### DATA FOR THE TASK
'''

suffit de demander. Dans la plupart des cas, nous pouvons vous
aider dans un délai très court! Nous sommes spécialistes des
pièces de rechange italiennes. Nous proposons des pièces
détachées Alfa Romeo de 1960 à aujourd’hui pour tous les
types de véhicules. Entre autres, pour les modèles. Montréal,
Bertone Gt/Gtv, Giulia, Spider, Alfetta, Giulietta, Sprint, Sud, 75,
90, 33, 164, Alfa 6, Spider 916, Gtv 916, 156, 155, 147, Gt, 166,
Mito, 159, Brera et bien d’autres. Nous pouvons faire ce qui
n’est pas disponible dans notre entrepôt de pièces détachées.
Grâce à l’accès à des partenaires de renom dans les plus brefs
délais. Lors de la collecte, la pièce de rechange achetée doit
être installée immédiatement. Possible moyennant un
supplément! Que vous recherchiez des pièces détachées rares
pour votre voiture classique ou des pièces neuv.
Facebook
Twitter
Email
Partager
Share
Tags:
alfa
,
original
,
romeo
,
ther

'''
'''

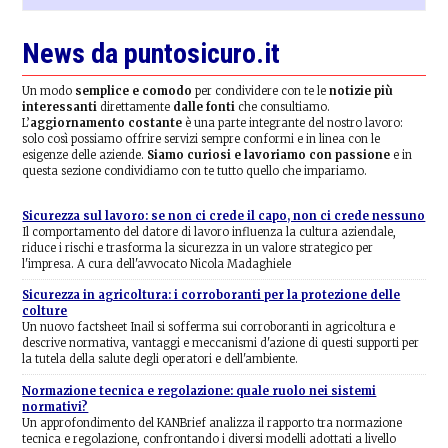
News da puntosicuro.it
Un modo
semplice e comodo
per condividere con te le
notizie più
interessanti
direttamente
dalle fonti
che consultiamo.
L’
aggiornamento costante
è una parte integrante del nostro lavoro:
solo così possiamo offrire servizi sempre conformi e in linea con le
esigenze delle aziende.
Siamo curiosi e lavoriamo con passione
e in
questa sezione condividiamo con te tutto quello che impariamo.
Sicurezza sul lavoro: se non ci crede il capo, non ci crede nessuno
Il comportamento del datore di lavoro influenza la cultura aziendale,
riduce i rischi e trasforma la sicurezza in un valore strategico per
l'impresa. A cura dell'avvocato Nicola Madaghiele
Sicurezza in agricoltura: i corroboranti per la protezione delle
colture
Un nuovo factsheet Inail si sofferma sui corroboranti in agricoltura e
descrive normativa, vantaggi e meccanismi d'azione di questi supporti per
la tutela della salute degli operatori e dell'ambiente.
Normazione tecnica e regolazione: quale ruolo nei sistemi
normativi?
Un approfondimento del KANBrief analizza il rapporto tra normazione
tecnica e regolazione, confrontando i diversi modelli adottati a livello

'''
'''

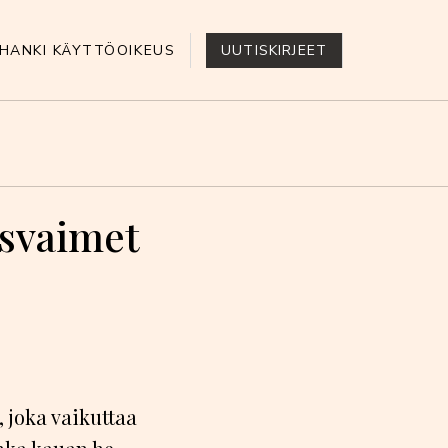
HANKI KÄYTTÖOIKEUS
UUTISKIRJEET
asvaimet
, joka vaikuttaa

'''

### WHAT THE TASK REQUIRES
Reproduce verbatim only the segment of the listing bounded by the line containing "esigenze delle aziende." and the line containing "tecnica e regolazione, confrontando", with both boundary lines included.

### SOLUTION TO THIS EXERCISE
esigenze delle aziende.
Siamo curiosi e lavoriamo con passione
e in
questa sezione condividiamo con te tutto quello che impariamo.
Sicurezza sul lavoro: se non ci crede il capo, non ci crede nessuno
Il comportamento del datore di lavoro influenza la cultura aziendale,
riduce i rischi e trasforma la sicurezza in un valore strategico per
l'impresa. A cura dell'avvocato Nicola Madaghiele
Sicurezza in agricoltura: i corroboranti per la protezione delle
colture
Un nuovo factsheet Inail si sofferma sui corroboranti in agricoltura e
descrive normativa, vantaggi e meccanismi d'azione di questi supporti per
la tutela della salute degli operatori e dell'ambiente.
Normazione tecnica e regolazione: quale ruolo nei sistemi
normativi?
Un approfondimento del KANBrief analizza il rapporto tra normazione
tecnica e regolazione, confrontando i diversi modelli adottati a livello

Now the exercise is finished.